Re: hexatridecimal internationalisation

From: JFC Morfin (jefsey@jefsey.com)
Date: Thu May 24 2007 - 18:57:29 CDT

  • Next message: Richard Wordingham: "Re: hexatridecimal internationalisation"

    Dear Richard,
    I am sorry being late responding, I was travelling. Thank you very
    much for these very precious remarks.
    The need I have is for transliteration of programming variables, code
    ID, etc. from ASCII keyboards to non-ASCII keyboards.

    At 22:47 22/05/2007, Richard Wordingham wrote:
    >JFC Morfin wrote on Tuesday, May 22, 2007 6:59 PM
    >>I need an internationalized table of the hexatridecimal codes
    >>(http://en.wikipedia.org/wiki/Base_36) in the largest number of scripts.
    >
    >>1. would someone have worked on that topic?
    >>2. a first degree solution seems to select in each script 26
    >>graphemes that will be used to transliterate a basic ASCII table.
    >> - are there technical objections to that
    >
    >Yes. Basic Greek has 24 letters. You can add 3 more if you include
    >the letters used only for numbers. Hebrew has 22 letters. Both
    >languages traditionally uses letters for nuneric values.
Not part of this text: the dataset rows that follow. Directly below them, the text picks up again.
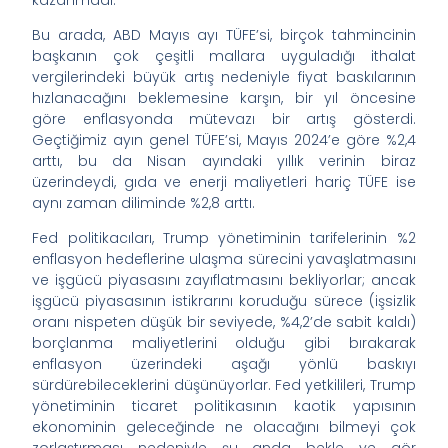
kazanmadı.
Bu arada, ABD Mayıs ayı TÜFE’si, birçok tahmincinin
başkanın çok çeşitli mallara uyguladığı ithalat
vergilerindeki büyük artış nedeniyle fiyat baskılarının
hızlanacağını beklemesine karşın, bir yıl öncesine
göre enflasyonda mütevazı bir artış gösterdi.
Geçtiğimiz ayın genel TÜFE’si, Mayıs 2024’e göre %2,4
arttı, bu da Nisan ayındaki yıllık verinin biraz
üzerindeydi, gıda ve enerji maliyetleri hariç TÜFE ise
aynı zaman diliminde %2,8 arttı.
Fed politikacıları, Trump yönetiminin tarifelerinin %2
enflasyon hedeflerine ulaşma sürecini yavaşlatmasını
ve işgücü piyasasını zayıflatmasını bekliyorlar; ancak
işgücü piyasasının istikrarını koruduğu sürece (işsizlik
oranı nispeten düşük bir seviyede, %4,2’de sabit kaldı)
borçlanma maliyetlerini olduğu gibi bırakarak
enflasyon üzerindeki aşağı yönlü baskıyı
sürdürebileceklerini düşünüyorlar. Fed yetkilileri, Trump
yönetiminin ticaret politikasının kaotik yapısının
ekonominin geleceğinde ne olacağını bilmeyi çok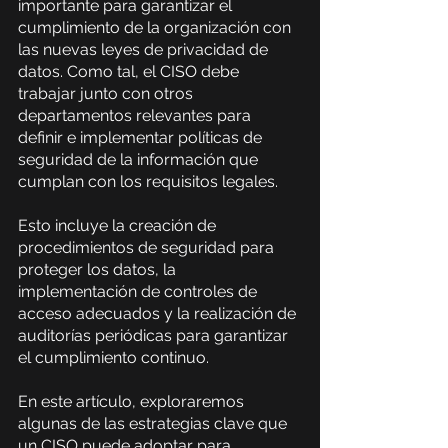
importante para garantizar el 
cumplimiento de la organización con 
las nuevas leyes de privacidad de 
datos. Como tal, el CISO debe 
trabajar junto con otros 
departamentos relevantes para 
definir e implementar políticas de 
seguridad de la información que 
cumplan con los requisitos legales.
Esto incluye la creación de 
procedimientos de seguridad para 
proteger los datos, la 
implementación de controles de 
acceso adecuados y la realización de 
auditorías periódicas para garantizar 
el cumplimiento continuo.
En este artículo, exploraremos 
algunas de las estrategias clave que 
un CISO puede adoptar para 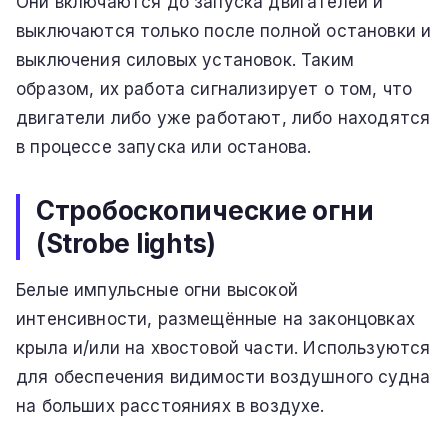
Они включаются до запуска двигателей и
выключаются только после полной остановки и
выключения силовых установок. Таким
образом, их работа сигнализирует о том, что
двигатели либо уже работают, либо находятся
в процессе запуска или останова.
Стробоскопические огни
(Strobe lights)
Белые импульсные огни высокой
интенсивности, размещённые на законцовках
крыла и/или на хвостовой части. Используются
для обеспечения видимости воздушного судна
на больших расстояниях в воздухе.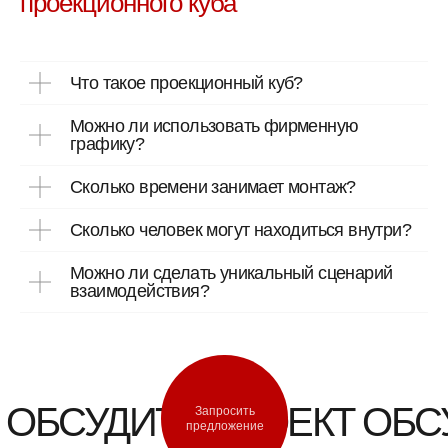
проекционного куба
Неоновый туннель
Контакты
Кастомные фотозоны
Проекционный куб
Bullet Time
Подиум 360
Что такое проекционный куб?
Можно ли использовать фирменную
графику?
Сколько времени занимает монтаж?
© 2026
Политика
Разработка
Все права
конфиденциальности
сайта
защищены
Сколько человек могут находиться внутри?
Можно ли сделать уникальный сценарий
взаимодействия?
 ОБСУДИТЬ ПРОЕКТ ОБС
Запросить
предложение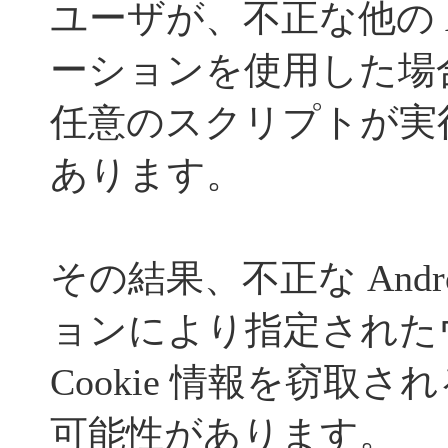
ユーザが、不正な他の An
ーションを使用した場
任意のスクリプトが実
あります。
その結果、不正な Andr
ョンにより指定された
Cookie 情報を窃取
可能性があります。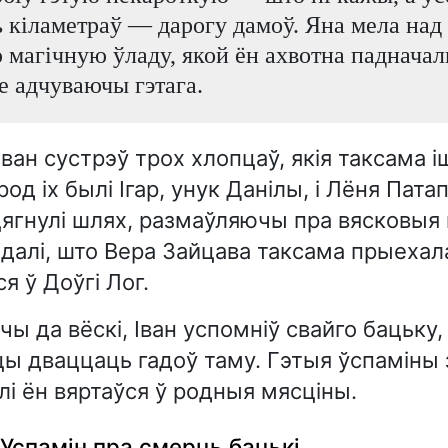
ь кіламетраў — дарогу дамоў. Яна мела над 
 магічную ўладу, якой ён ахвотна падначал
е адчуваючы гэтага.
ван сустрэў трох хлопцаў, якія таксама іш
од іх былі Ігар, унук Данілы, і Лёня Пата
ягнулі шлях, размаўляючы пра вясковыя 
далі, што Вера Зайцава таксама прыехала
я ў Доўгі Лог.
 да вёскі, Іван успомніў свайго бацьку, 
цы дваццаць гадоў таму. Гэтыя ўспаміны
алі ён вяртаўся ў родныя мясціны.
 Успамін пра смерць бацькі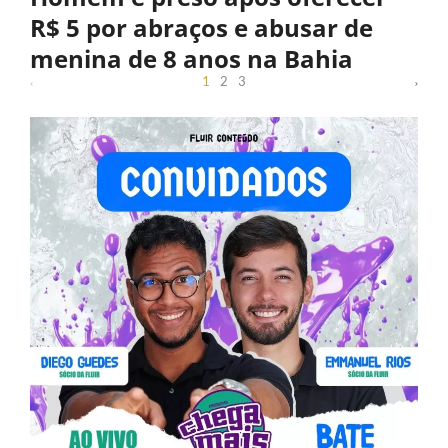
R$ 5 por abraços e abusar de
menina de 8 anos na Bahia
1
2
3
    >On the other hand, Thai has 42, 44 or 46 letters depending on
    >whether you count the obsolete letters and on whether you count the
    >vowel letters. The official count is 44, to which you can add 10
    >digits, making base 54. That would be a proper Thai version.
    >
    >The point of base 36 is that you are using a basic set of characters
    >that (a) will be resistant to most text folding operations and (b)
    >use just one byte per digit. Condition (b) will only be satisfied if
    >you use a compression scheme like SCSU or use a 'national' code
    >page. The latter is not recomended, and is not available for all
    >phonetically based scripts.
    >
    >You also need to consider your choice of decimal digits
    >carefully. Do you use indigenous digits, or the Arabic digits (i.e.
    >1234567890)? The latter are often preferred to the 'indigenous'
    >numeral systems. For example, Italians do not normally use Roman
    >numerals, and I've seen examples of Thai children's sums performed
    >using Arabic digits and then transliterated into Thai digits. Thai
    >addresses are normally written using Arabic numerals.
    >
    >So, why are you doing this?

    Pure transliteration for local spelling and keyboard use.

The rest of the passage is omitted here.